__Excerpted records__

____

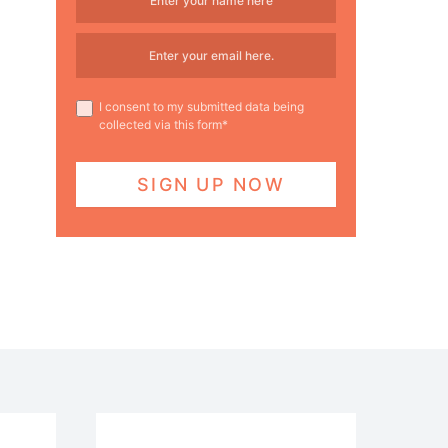
I consent to my submitted data being
collected via this form*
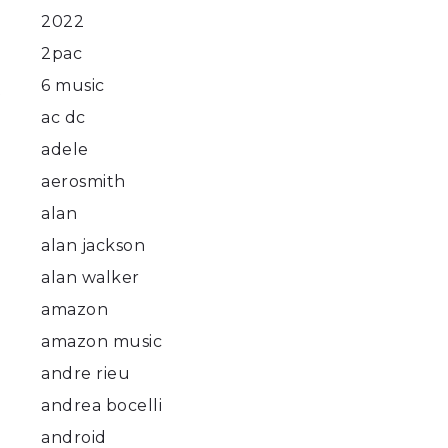
2022
2pac
6 music
t
ac dc
adele
aerosmith
alan
alan jackson
alan walker
amazon
amazon music
andre rieu
andrea bocelli
android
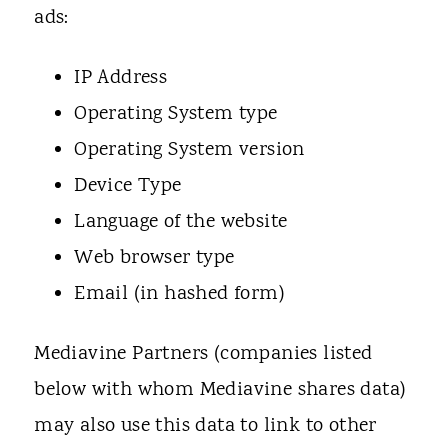
ads:
IP Address
Operating System type
Operating System version
Device Type
Language of the website
Web browser type
Email (in hashed form)
Mediavine Partners (companies listed
below with whom Mediavine shares data)
may also use this data to link to other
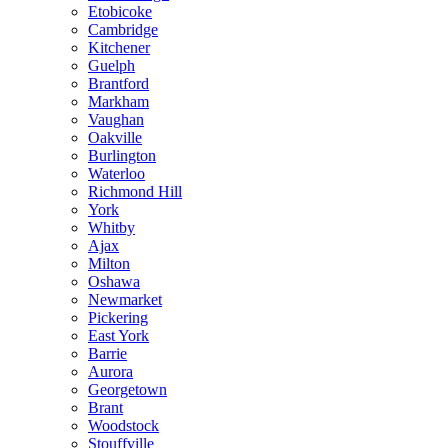
Etobicoke
Cambridge
Kitchener
Guelph
Brantford
Markham
Vaughan
Oakville
Burlington
Waterloo
Richmond Hill
York
Whitby
Ajax
Milton
Oshawa
Newmarket
Pickering
East York
Barrie
Aurora
Georgetown
Brant
Woodstock
Stouffville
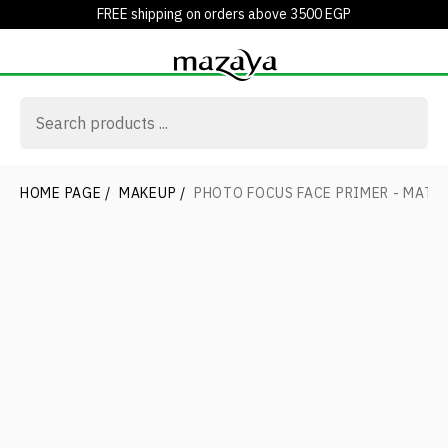
FREE shipping on orders above 3500 EGP
HOME PAGE
/
MAKEUP
/
PHOTO FOCUS FACE PRIMER - MATT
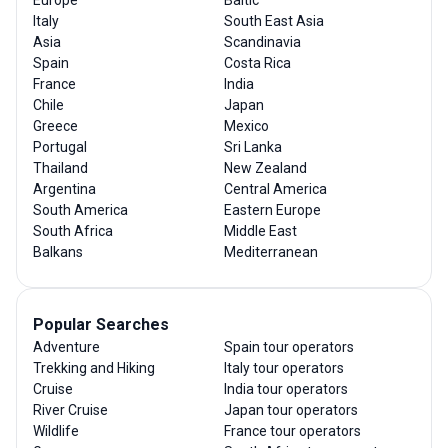
Europe
Baltic
Italy
South East Asia
Asia
Scandinavia
Spain
Costa Rica
France
India
Chile
Japan
Greece
Mexico
Portugal
Sri Lanka
Thailand
New Zealand
Argentina
Central America
South America
Eastern Europe
South Africa
Middle East
Balkans
Mediterranean
Popular Searches
Adventure
Spain tour operators
Trekking and Hiking
Italy tour operators
Cruise
India tour operators
River Cruise
Japan tour operators
Wildlife
France tour operators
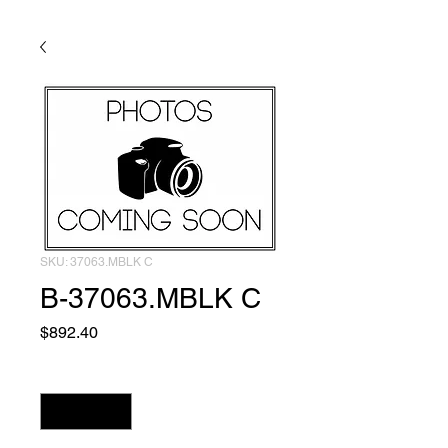
SKU: 37063.MBLK C
B-37063.MBLK C
Price
$892.40
Quantity
*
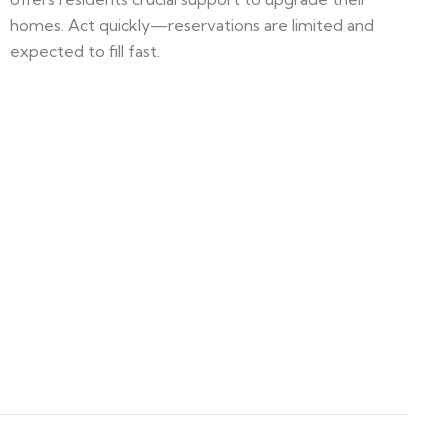
homes. Act quickly—reservations are limited and
expected to fill fast.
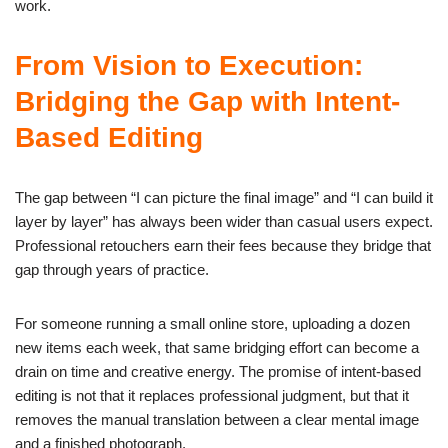
work.
From Vision to Execution:
Bridging the Gap with Intent-
Based Editing
The gap between “I can picture the final image” and “I can build it
layer by layer” has always been wider than casual users expect.
Professional retouchers earn their fees because they bridge that
gap through years of practice.
For someone running a small online store, uploading a dozen
new items each week, that same bridging effort can become a
drain on time and creative energy. The promise of intent-based
editing is not that it replaces professional judgment, but that it
removes the manual translation between a clear mental image
and a finished photograph.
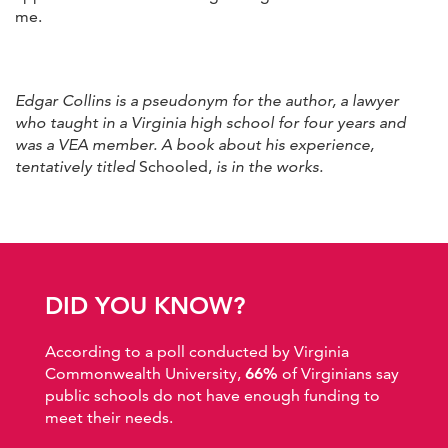
me.
Edgar Collins is a pseudonym for the author, a lawyer
who taught in a Virginia high school for four years and
was a VEA member. A book about his experience,
tentatively titled
Schooled,
is in the works.
DID YOU KNOW?
According to a poll conducted by Virginia
Commonwealth University,
66%
of Virginians say
public schools do not have enough funding to
meet their needs.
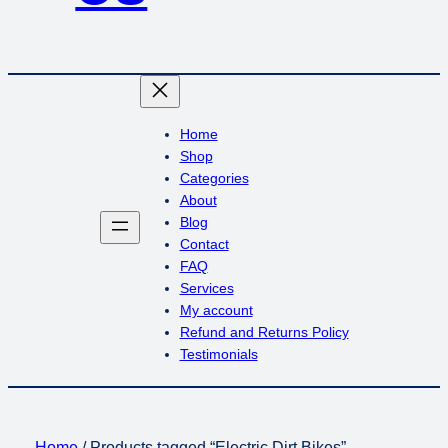
Home
Shop
Categories
About
Blog
Contact
FAQ
Services
My account
Refund and Returns Policy
Testimonials
Home
/ Products tagged “Electric Dirt Bikes”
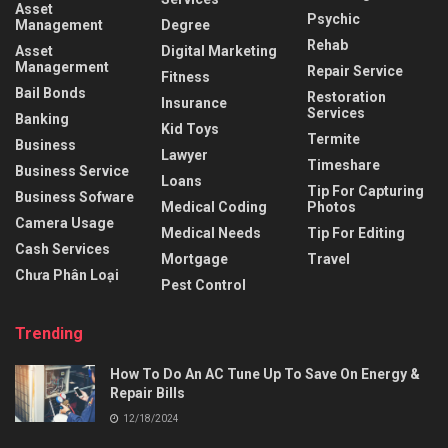
Asset
Psychic
Management
Degree
Rehab
Asset
Digital Marketing
Managerment
Repair Service
Fitness
Bail Bonds
Restoration
Insurance
Services
Banking
Kid Toys
Termite
Business
Lawyer
Timeshare
Business Service
Loans
Tip For Capturing
Business Sofware
Medical Coding
Photos
Camera Usage
Medical Needs
Tip For Editing
Cash Services
Mortgage
Travel
Chưa Phân Loại
Pest Control
Trending
How To Do An AC Tune Up To Save On Energy &
Repair Bills
12/18/2024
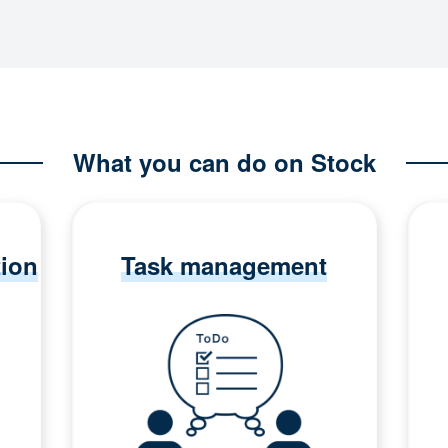
What you can do on Stock
tion
Task management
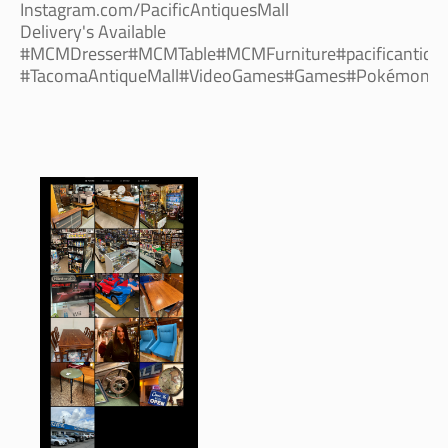
Instagram.com/PacificAntiquesMall
Delivery's Available
#MCMDresser#MCMTable#MCMFurniture#pacificantique
#TacomaAntiqueMall#VideoGames#Games#Pokémon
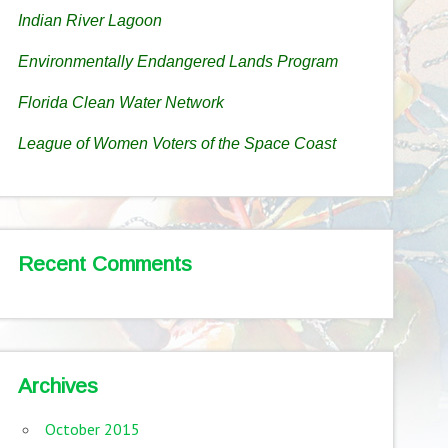
Indian River Lagoon
Environmentally Endangered Lands Program
Florida Clean Water Network
League of Women Voters of the Space Coast
Recent Comments
Archives
October 2015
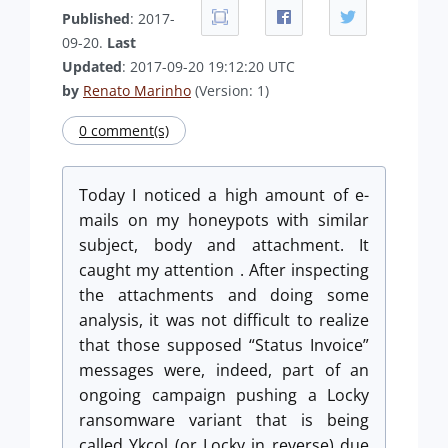
Published
: 2017-
09-20.
Last
Updated
: 2017-09-20 19:12:20 UTC
by
Renato Marinho
(Version: 1)
0 comment(s)
Today I noticed a high amount of e-
mails on my honeypots with similar
subject, body and attachment. It
caught
my attention . After inspecting
the attachments and doing some
analysis, it was not difficult to realize
that those supposed “Status Invoice”
messages were, indeed, part of an
ongoing campaign pushing a Locky
ransomware variant that is being
called Ykcol (or Locky in reverse) due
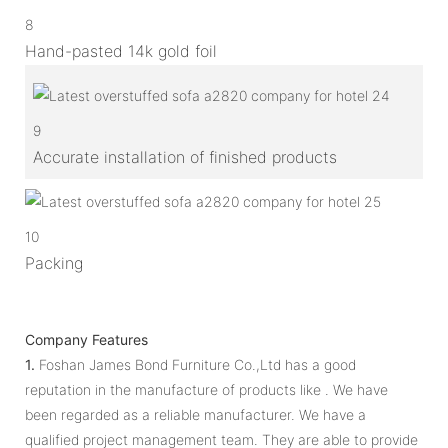
8
Hand-pasted 14k gold foil
9
Accurate installation of finished products
10
Packing
Company Features
1.
Foshan James Bond Furniture Co.,Ltd has a good
reputation in the manufacture of products like . We have
been regarded as a reliable manufacturer. We have a
qualified project management team. They are able to provide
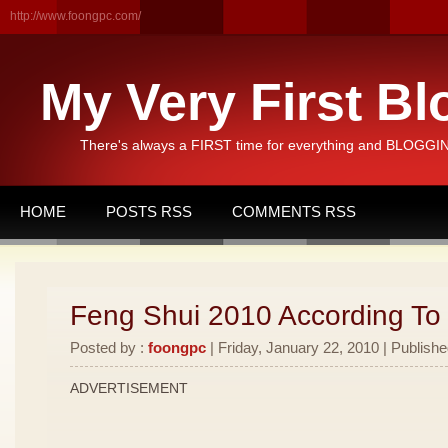
http://www.foongpc.com/
My Very First Bl
There's always a FIRST time for everything and BLOGGING
HOME
POSTS RSS
COMMENTS RSS
Feng Shui 2010 According To
Posted by :
foongpc
| Friday, January 22, 2010 | Publishe
ADVERTISEMENT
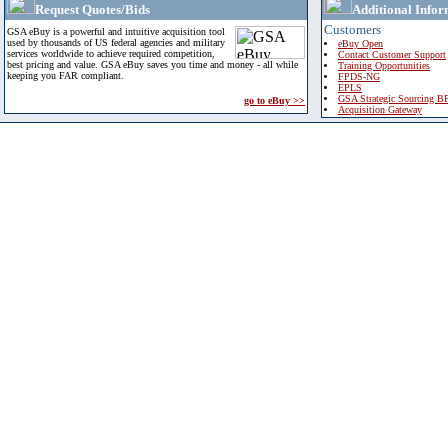
Request Quotes/Bids
Additional Infor
Customers
GSA eBuy is a powerful and intuitive acquisition tool
used by thousands of US federal agencies and military
eBuy Open
services worldwide to achieve required competition,
Contact Customer Support
best pricing and value. GSA eBuy saves you time and money - all while
Training Opportunities
keeping you FAR compliant.
FPDS-NG
EPLS
GSA Strategic Sourcing B
go to eBuy >>
Acquisition Gateway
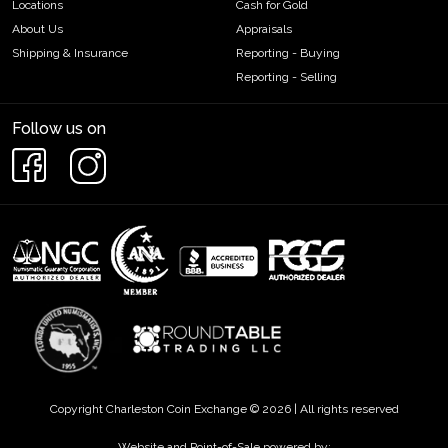
Locations
Cash for Gold
About Us
Appraisals
Shipping & Insurance
Reporting - Buying
Reporting - Selling
Follow us on
Copyright Charleston Coin Exchange © 2026 | All rights reserved
Website and Point-of-Sale powered by:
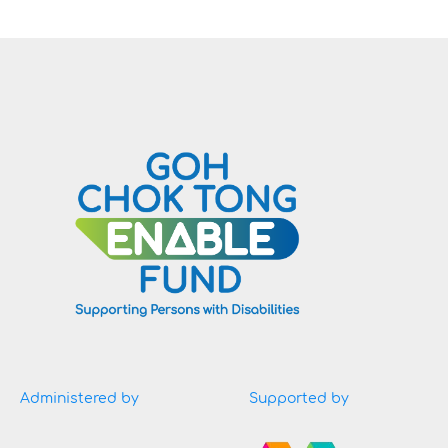
Administered by
Supported by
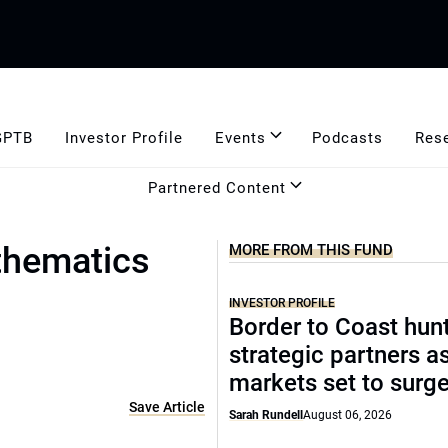
GPTB
Investor Profile
Events
Podcasts
Res
Partnered Content
thematics
MORE FROM THIS FUND
INVESTOR PROFILE
Border to Coast hun
strategic partners a
markets set to surg
Save Article
Sarah Rundell
August 06, 2026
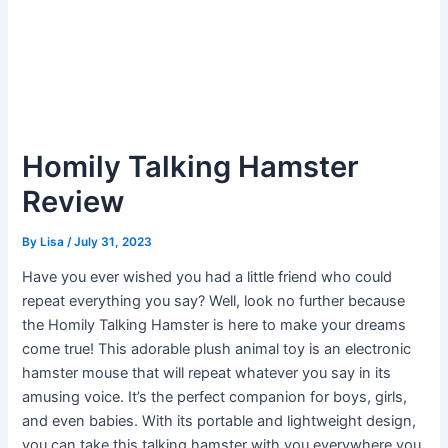
Homily Talking Hamster
Review
By
Lisa
/
July 31, 2023
Have you ever wished you had a little friend who could
repeat everything you say? Well, look no further because
the Homily Talking Hamster is here to make your dreams
come true! This adorable plush animal toy is an electronic
hamster mouse that will repeat whatever you say in its
amusing voice. It’s the perfect companion for boys, girls,
and even babies. With its portable and lightweight design,
you can take this talking hamster with you everywhere you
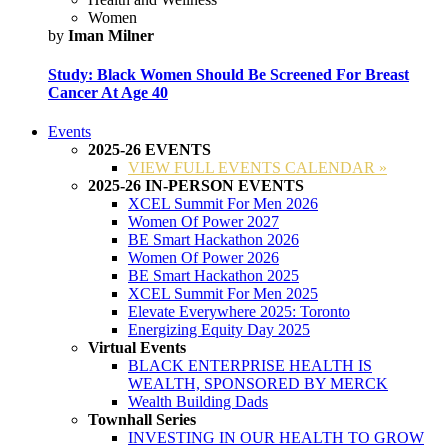
Women
by
Iman Milner
Study: Black Women Should Be Screened For Breast
Cancer At Age 40
Events
2025-26 EVENTS
VIEW FULL EVENTS CALENDAR »
2025-26 IN-PERSON EVENTS
XCEL Summit For Men 2026
Women Of Power 2027
BE Smart Hackathon 2026
Women Of Power 2026
BE Smart Hackathon 2025
XCEL Summit For Men 2025
Elevate Everywhere 2025: Toronto
Energizing Equity Day 2025
Virtual Events
BLACK ENTERPRISE HEALTH IS
WEALTH, SPONSORED BY MERCK
Wealth Building Dads
Townhall Series
INVESTING IN OUR HEALTH TO GROW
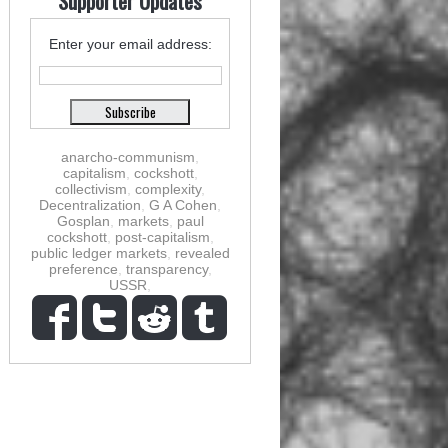
Supporter Updates
Enter your email address:
anarcho-communism
,
capitalism
,
cockshott
,
collectivism
,
complexity
,
Decentralization
,
G A Cohen
,
Gosplan
,
markets
,
paul
cockshott
,
post-capitalism
,
public ledger markets
,
revealed
preference
,
transparency
,
USSR
,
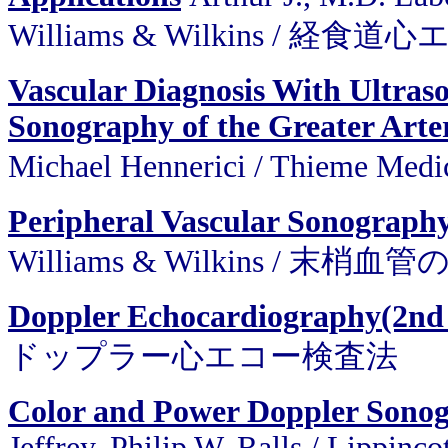
Williams & Wilkins /
Vascular Diagnosis With Ultras
Sonography of the Greater Arter
Michael Hennerici / Thieme 
Peripheral Vascular Sonography
Williams & Wilkins / 
Doppler Echocardiography(2nd
ドップラー心エコー検査法
Color and Power Doppler Sonogr
Jeffrey, Philip W. Ralls / Lippinc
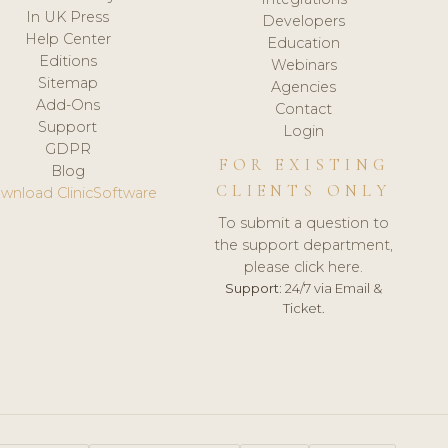
In UK Press
Developers
Help Center
Education
Editions
Webinars
Sitemap
Agencies
Add-Ons
Contact
Support
Login
GDPR
FOR EXISTING
Blog
CLIENTS ONLY
wnload ClinicSoftware
To submit a question to
the support department,
please click here.
Support:
24/7 via Email &
Ticket.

____

__Work order__
Reproduce exactly the entries from their first line through the line containing "below with whom Mediavine shares data)", including both, and omit any pictures.

__Task result__
I consent to my submitted data being
collected via this form*
2022
2pac
6 music
t
ac dc
adele
aerosmith
alan
alan jackson
alan walker
amazon
amazon music
andre rieu
andrea bocelli
android
ads:
IP Address
Operating System type
Operating System version
Device Type
Language of the website
Web browser type
Email (in hashed form)
Mediavine Partners (companies listed
below with whom Mediavine shares data)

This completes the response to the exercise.